(Saved data entries)

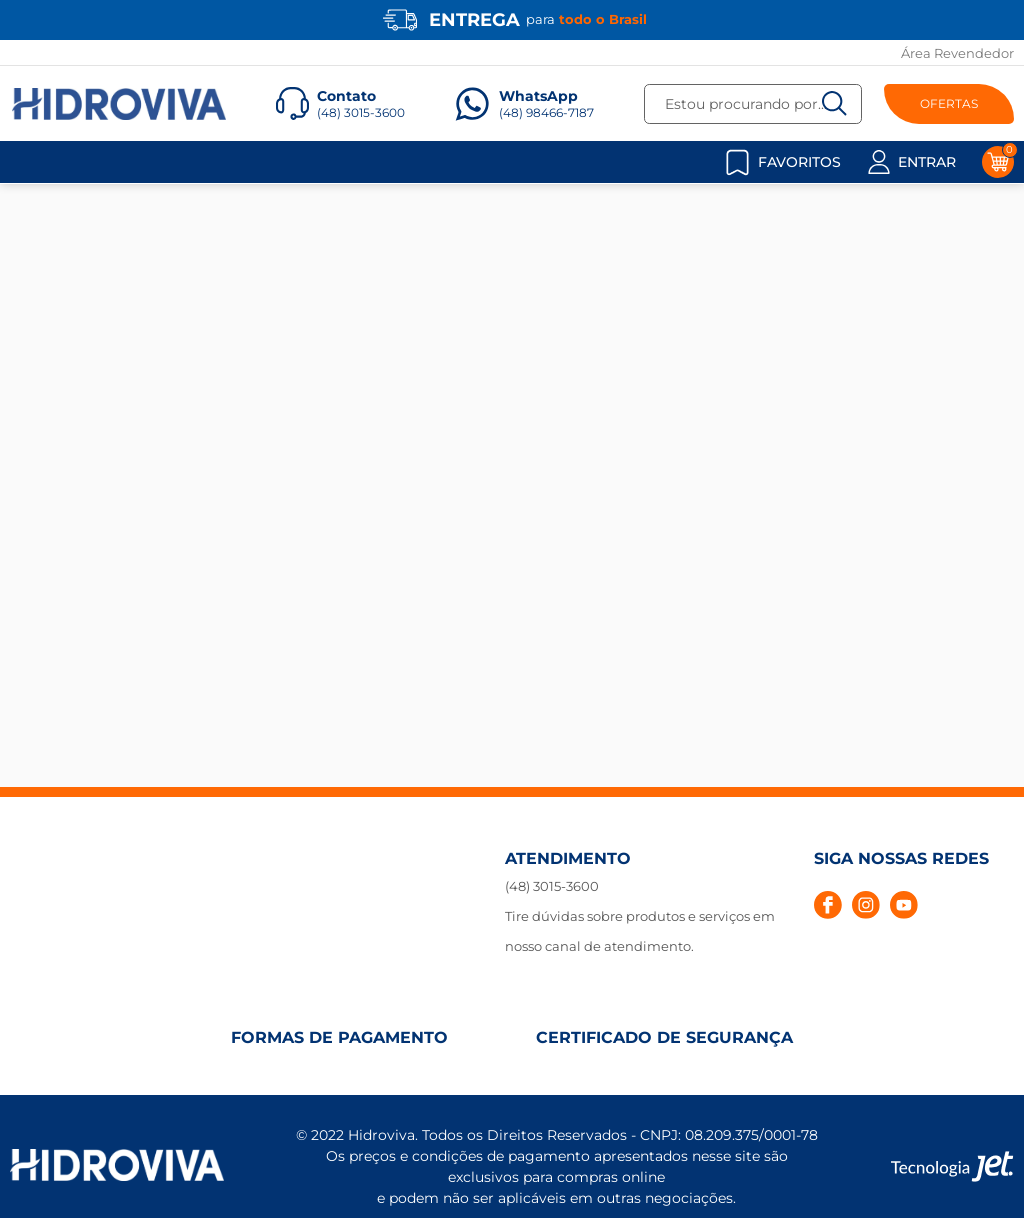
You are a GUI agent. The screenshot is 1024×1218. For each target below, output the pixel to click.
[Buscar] (834, 104)
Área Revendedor (957, 53)
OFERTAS (949, 103)
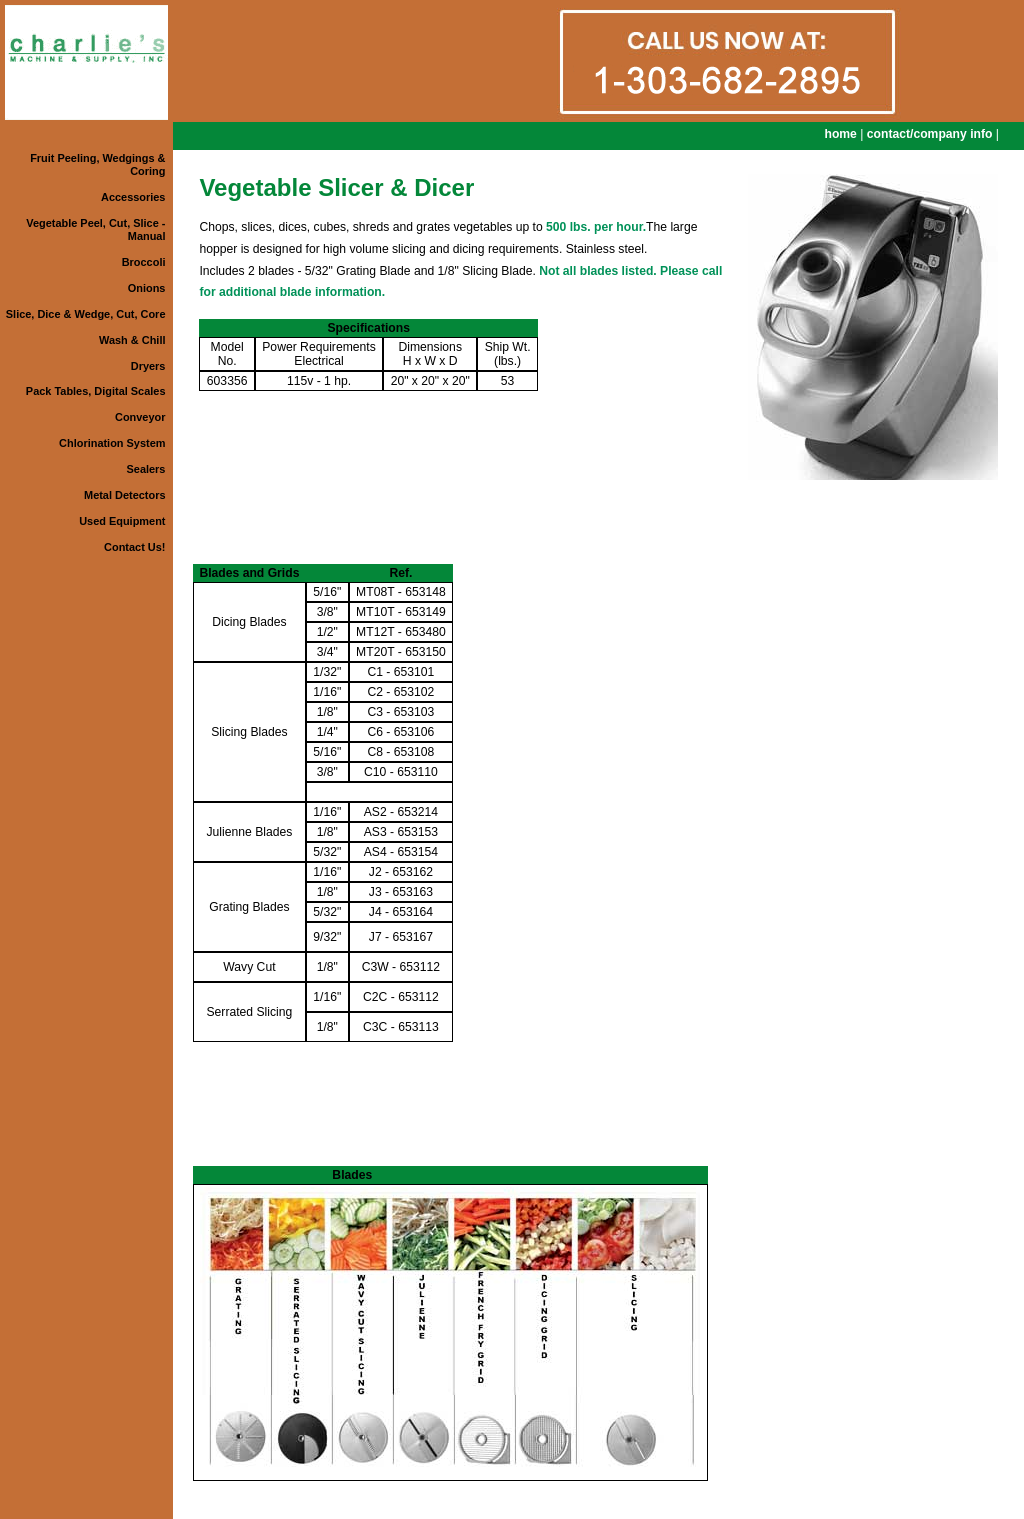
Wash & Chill (132, 340)
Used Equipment (122, 521)
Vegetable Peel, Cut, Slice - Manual (95, 229)
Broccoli (144, 262)
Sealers (146, 469)
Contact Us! (134, 547)
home (840, 134)
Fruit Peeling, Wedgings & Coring (97, 164)
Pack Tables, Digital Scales (96, 391)
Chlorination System (112, 443)
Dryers (148, 366)
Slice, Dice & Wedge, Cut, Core (86, 314)
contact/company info (930, 134)
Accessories (133, 197)
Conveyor (140, 417)
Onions (147, 288)
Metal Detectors (124, 495)
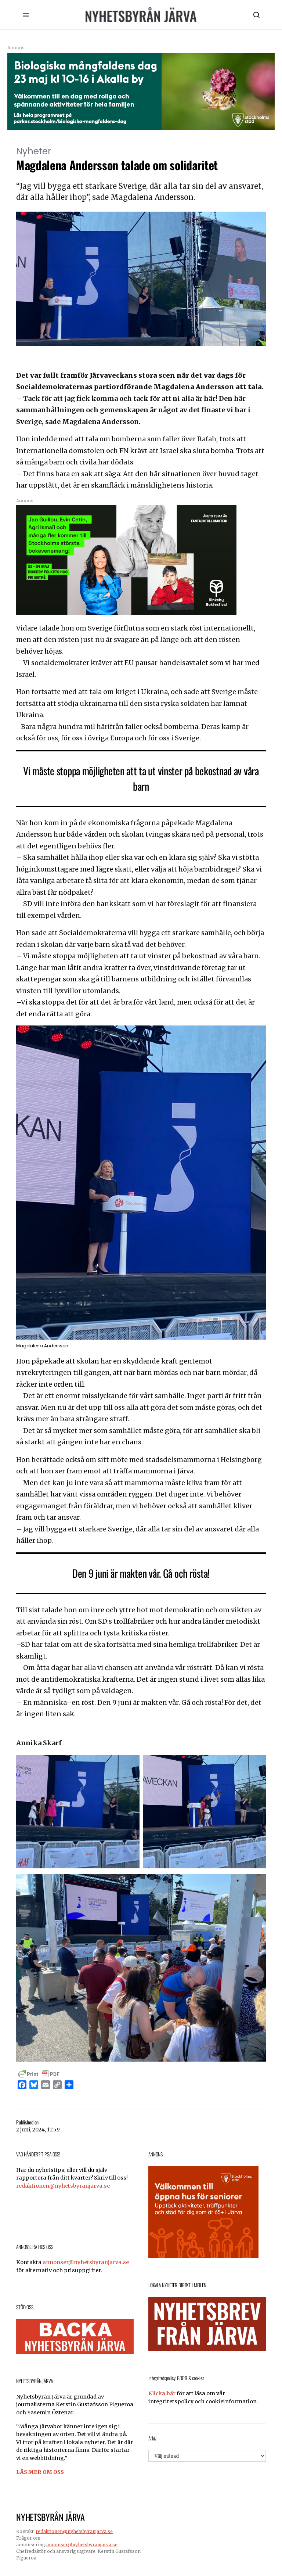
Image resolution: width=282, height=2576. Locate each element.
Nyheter (33, 151)
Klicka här (162, 2393)
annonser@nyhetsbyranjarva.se (86, 2262)
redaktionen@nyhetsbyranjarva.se (63, 2185)
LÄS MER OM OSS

What you should do:
Set every entry down again word for word, but not the pictures.

Task output:
You are a GUI agent. The screenshot is 1024×1218. For each target below, output the pixel to click.
[Buscar] (834, 104)
Área Revendedor (957, 53)
OFERTAS (949, 103)
Wash & Chill (132, 340)
Used Equipment (122, 521)
Vegetable Peel, Cut, Slice - Manual (95, 229)
Broccoli (144, 262)
Sealers (146, 469)
Contact Us! (134, 547)
home (840, 134)
Fruit Peeling, Wedgings & Coring (97, 164)
Pack Tables, Digital Scales (96, 391)
Chlorination System (112, 443)
Dryers (148, 366)
Slice, Dice & Wedge, Cut, Core (86, 314)
contact/company info (930, 134)
Accessories (133, 197)
Conveyor (140, 417)
Onions (147, 288)
Metal Detectors (124, 495)
Image resolution: width=282, height=2576. Locate each element.
Nyheter (33, 151)
Klicka här (162, 2393)
annonser@nyhetsbyranjarva.se (86, 2262)
redaktionen@nyhetsbyranjarva.se (63, 2185)
LÄS MER OM OSS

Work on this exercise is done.